Stored items
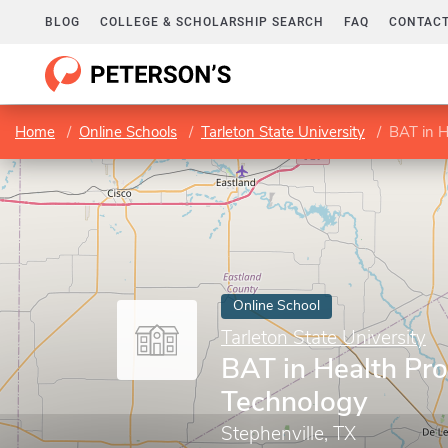
BLOG
COLLEGE & SCHOLARSHIP SEARCH
FAQ
CONTACT
Home
Online Schools
Tarleton State University
BAT in H
Online School
Tarleton State University
BAT in Health Pro
Technology
Stephenville, TX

▸ WHAT IS REQUIRED:
The records above must be printed exactly; the pictures stay out.

▸ RESULT FOR THIS EXERCISE:
BLOG
COLLEGE & SCHOLARSHIP SEARCH
FAQ
CONTACT
Home
Online Schools
Tarleton State University
BAT in H
Online School
Tarleton State University
BAT in Health Pro
Technology
Stephenville, TX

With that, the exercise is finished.